Élargissement de l'Union européenne : Après le sommet de Copenhague25/12/20022002Journal/medias/journalnumero/images/2002/12/une1795.jpg.445x577_q85_box-0%2C104%2C1383%2C1896_crop_detail.jpg

Dans le monde

Élargissement de l'Union européenne : Après le sommet de Copenhague

Le sommet européen de Copenhague, qui vient de se tenir, était présenté comme ouvrant la dernière ligne droite aux dix pays, pour la plupart de l'Est européen, qui devraient rejoindre l'Union européenne en 2004.

En fait, il a été, comme tous les sommets et réunions sur cette question depuis une dizaine d'années, le cadre de marchandages au couteau, étant entendu que ledit couteau se trouve entre les mains des seules puissances qui dominent le continent. Car, au-delà des hypocrites discours de circonstance sur l'Europe " enfin, bientôt, réunie " (bien qu'une quinzaine d'États, et non des moindres, restent à l'écart de la future Europe à vingt-cinq), ces dix pays adhéreront à l'Union européenne en position de subordonnés vis-à-vis de leurs futurs " partenaires ".

Pour des raisons de politique intérieure, la presse et les dirigeants des pays candidats ont fait grand cas des " concessions " que la Pologne ou d'autres auraient arrachées à Copenhague. Mais, quoi qu'ils en disent, à Copenhague pas plus que depuis 1994, quand ont débuté les " négociations " quant à leur adhésion, ces États ne se trouvaient en situation de négocier quoi que ce soit. Et quelle que soit la façon dont les dirigeants est-européens présentent la chose à leur opinion publique respective, cela n'a qu'un très lointain rapport avec le passé le plus récent de pays qui, avant la " chute du mur de Berlin ", appartenaient pour la plupart à ce qu'on appelait le " bloc soviétique ". Avant même que la Guerre froide ne les place de l'autre côté du " rideau de fer ", ces pays, peu ou pas industrialisés et tard venus dans l'arène du développement capitaliste, se trouvaient sous la domination économique, politique et militaire de la France, de l'Allemagne et de l'Angleterre, c'est-à-dire des puissances impérialistes rivalisant pour la domination du continent. À sa façon, le sommet de Copenhague solde donc un intermède d'un demi-siècle. Et cela, sans que grand-chose, quant au fond, ait vraiment changé pour ces pays-là et leurs populations. Et sûrement pas leur statut de pays dits " candidats " à l'Union européenne. Après la disparition du Comecon, une sorte de Marché Commun des pays de l'Est du temps de l'URSS, ces pays, de faible poids économique et financier face aux principales puissances impérialistes européennes, ont vu celles-ci faire main basse sur leurs principales richesses. Avant même de les intégrer formellement, l'Union européenne les avait donc largement fait passer dans son orbite. En fait, ils n'avaient tout simplement pas d'autre choix que d'en passer par là pour survivre.

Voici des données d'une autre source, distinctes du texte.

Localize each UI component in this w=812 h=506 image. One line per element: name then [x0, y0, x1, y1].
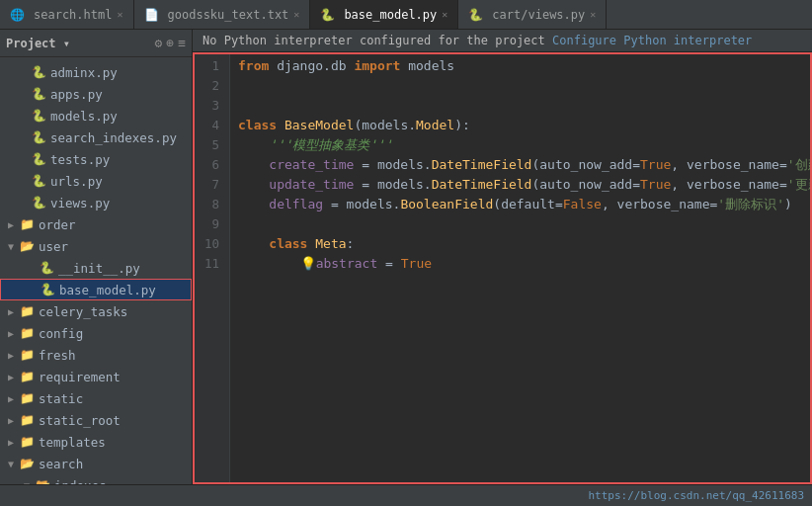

La bourgeoisie et les couches privilégiées locales y ont évidemment trouvé leur compte, même si c'est dans une bien moindre mesure que les grands groupes industriels, commerciaux et financiers européens et mondiaux dont elles se font, pour partie, les instruments.

Les populations de ces pays, elles, ont surtout vu disparaître certaines protections sociales dont elles disposaient auparavant. Les travailleurs ont fait connaissance avec un chômage qui frise, officiellement, les 20 % dans certains pays alors que, pour éviter toute concurrence, l'" Europe " - c'est-à-dire, les grands groupes, notamment ouest-européens - pousse à la fermeture des principaux employeurs locaux (l'industrie lourde et minière). Et le patronat ouest-européen profite des bas salaires locaux pour délocaliser certaines de ses productions, en tout cas, pour toucher des subventions dites à la " transformation " des pays d'Europe de l'Est... souvent, comme récemment en République Tchèque dans la " zone industrielle européenne " de Brno, avant de fermer pour aller toucher d'autres subventions ailleurs !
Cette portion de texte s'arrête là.